Il observa l’écran avec attention pour être sûr que la source de chaleur ne se déplaçait pas, tout en décrochant le téléphone doré, la ligne directe avec le GQG de NORAD, dans les monts Cheyenne, au Colorado.

— Ici Argus Contrôle. J’ai un message flash pour le C-en-C de NORAD.

— Une sec, répondit une première voix.

— Ici le C-en-C NORAD, dit une seconde, celle du commandant en chef du North American Aerospace Defense Command.

— Mon général, ici le colonel Burnette d’Argus Contrôle. Nous avons une observation d’une énergie thermique considérable par soixante degrés cinquante minutes nord et soixante-seize degrés quarante minutes est. Le site est classé raffinerie POL. La source thermique est stationnaire, je répète, stationnaire. Nous avons un passage de KH-11 proche de la source dans deux-zéro minutes. Mon évaluation préliminaire, mon général, c’est que nous avons là un incendie majeur de puits de pétrole.

— Ils ne braquent pas des éclairs-laser sur votre oiseau ? demanda le C-en-C NORAD, car il y avait toujours la possibilité que les Soviétiques essaient de s’amuser avec le satellite américain.

— Négatif. La source lumineuse couvre l’infrarouge et tout le spectre visible et n’est pas, je répète, pas monochrome. Nous en saurons plus dans quelques minutes, mon général. Jusqu’à présent, tout concorde avec un énorme incendie au sol.

Une demi-heure plus tard, ils en étaient sûrs. Le satellite de reconnaissance KH-11 passa assez près pour que ses huit caméras de télévision fassent l’inventaire du chaos. Un réseau annexe transmit l’information à un satellite de communication géosynchrone et Burnette put tout observer en « temps réel ». En direct et en couleurs. L’incendie avait déjà envahi la moitié du complexe de raffinerie et plus de la moitié du champ pétrolifère voisin tandis que du pétrole brut en flammes se déversait du pipe-line crevé dans l’Obi. Les Américains voyaient l’incendie s’étendre, les flammes rapidement poussées par un vent de surface de quarante noeuds. La fumée cachait une grande partie du périmètre à la lumière visible mais les senseurs infrarouges la pénétraient pour montrer de nombreuses sources de chaleur qui ne pouvaient être que des mares de produits pétroliers brûlant intensément sur le sol. Le sergent de Burnette était du Texas oriental et il avait travaillé, tout enfant, aux puits de pétrole. Il demanda à l’ordinateur des photos de jour du site et les compara avec la présentation visuelle adjacente pour voir quels secteurs de la raffinerie étaient déjà en feu.

— Nom de dieu, mon colonel...

Le sergent-chef secoua la tête avec respect.

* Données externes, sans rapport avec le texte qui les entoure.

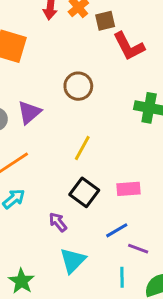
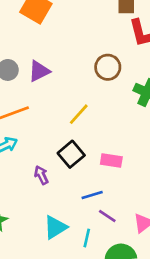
brown circle: (78, 86) -> (108, 67), moved
cyan triangle: (73, 260) -> (55, 227), moved

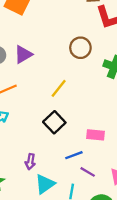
pink rectangle: (111, 160) -> (96, 135), moved
purple arrow: (41, 175) -> (30, 162), moved, turned -140

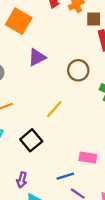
purple triangle: (23, 54) -> (37, 57), moved
black square: (54, 122) -> (31, 140), moved

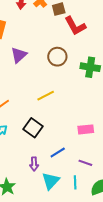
yellow line: (54, 109) -> (46, 96), turned 36
blue line: (65, 176) -> (58, 153), moved

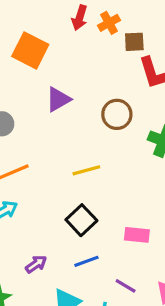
black square: (33, 128) -> (81, 220), moved
purple arrow: (34, 164) -> (36, 264), moved, turned -136

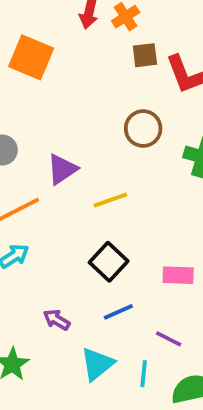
brown square: (134, 42) -> (145, 55), moved
purple triangle: (58, 99) -> (62, 169), moved
purple arrow: (36, 264) -> (57, 320), turned -110

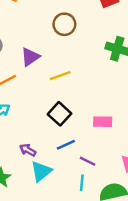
brown circle: (143, 129) -> (64, 24), moved
purple line: (169, 339) -> (88, 161), moved
cyan triangle: (97, 364) -> (41, 171), moved

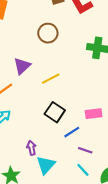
blue line: (66, 145) -> (72, 132), moved
purple arrow: (28, 150) -> (31, 148), turned 56
cyan line: (82, 183) -> (83, 170), turned -40

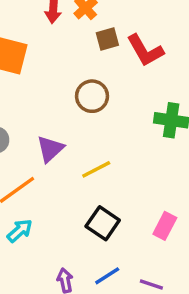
pink rectangle: (94, 114) -> (165, 226), turned -56
blue line: (72, 132) -> (107, 276), moved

Il parla avec tout le calme d’un expert :

— La raffinerie... eh bien elle a disparu, mon colonel. Cet incendie va s’étendre et ils n’ont aucun moyen de l’arrêter. La raffinerie est fichue, perte totale, elle va brûler en trois, quatre jours, peut-être une semaine. Et s’ils ne trouvent pas moyen de maîtriser le feu, on dirait bien que le champ de production va disparaître aussi, mon colonel.

— Il ne reste rien de la raffinerie ? Hum..., grogna Burnette en regardant une rediffusion du passage du Gros Oiseau. C’est la plus récente et la plus importante, ça va salement compromettre leur production de pétrole. Et une fois qu’ils auront éteint tous les foyers d’incendie, ils devront réorganiser leur production de gaz et de diesel. Un inconvénient majeur pour nos amis russes, sergent.

Cette analyse fut confirmée le lendemain par la CIA et le surlendemain par les services de sécurité britanniques et français. Ils se trompaient tous.